■ **Work task**
Transcribe the data below verbatim from the line with "hacer reordenamiento y" to the line with "mos dos frases". Include both of those lines.

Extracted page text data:
......
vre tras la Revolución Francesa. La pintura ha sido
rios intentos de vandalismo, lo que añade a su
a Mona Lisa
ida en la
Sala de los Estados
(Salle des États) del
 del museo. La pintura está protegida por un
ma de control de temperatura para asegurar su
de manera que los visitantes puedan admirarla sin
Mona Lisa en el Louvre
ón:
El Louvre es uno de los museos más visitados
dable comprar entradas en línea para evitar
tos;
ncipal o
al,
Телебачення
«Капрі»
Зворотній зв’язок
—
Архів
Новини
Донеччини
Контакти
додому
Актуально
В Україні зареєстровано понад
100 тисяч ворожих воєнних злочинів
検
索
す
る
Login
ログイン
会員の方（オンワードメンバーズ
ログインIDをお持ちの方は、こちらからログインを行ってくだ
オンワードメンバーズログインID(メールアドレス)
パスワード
......
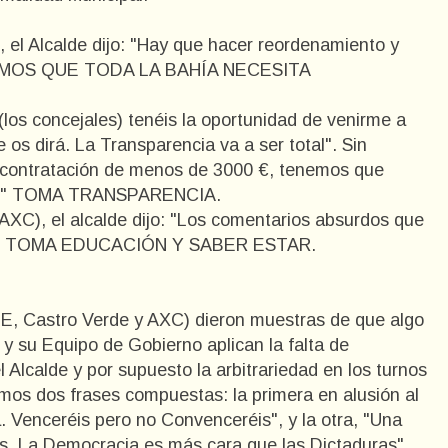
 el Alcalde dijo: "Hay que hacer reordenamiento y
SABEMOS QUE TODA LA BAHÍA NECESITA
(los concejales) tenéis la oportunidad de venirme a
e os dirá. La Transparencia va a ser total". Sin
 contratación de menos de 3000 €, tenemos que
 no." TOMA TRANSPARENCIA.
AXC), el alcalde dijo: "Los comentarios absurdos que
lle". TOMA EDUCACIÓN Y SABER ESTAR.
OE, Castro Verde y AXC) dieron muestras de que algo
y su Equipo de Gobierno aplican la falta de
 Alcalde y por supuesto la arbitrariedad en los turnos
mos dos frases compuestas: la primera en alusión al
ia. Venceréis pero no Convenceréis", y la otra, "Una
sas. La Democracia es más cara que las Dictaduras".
......
■ **Output for this exercise**
 el Alcalde dijo: "Hay que hacer reordenamiento y
SABEMOS QUE TODA LA BAHÍA NECESITA
(los concejales) tenéis la oportunidad de venirme a
e os dirá. La Transparencia va a ser total". Sin
 contratación de menos de 3000 €, tenemos que
 no." TOMA TRANSPARENCIA.
AXC), el alcalde dijo: "Los comentarios absurdos que
lle". TOMA EDUCACIÓN Y SABER ESTAR.
OE, Castro Verde y AXC) dieron muestras de que algo
y su Equipo de Gobierno aplican la falta de
 Alcalde y por supuesto la arbitrariedad en los turnos
mos dos frases compuestas: la primera en alusión al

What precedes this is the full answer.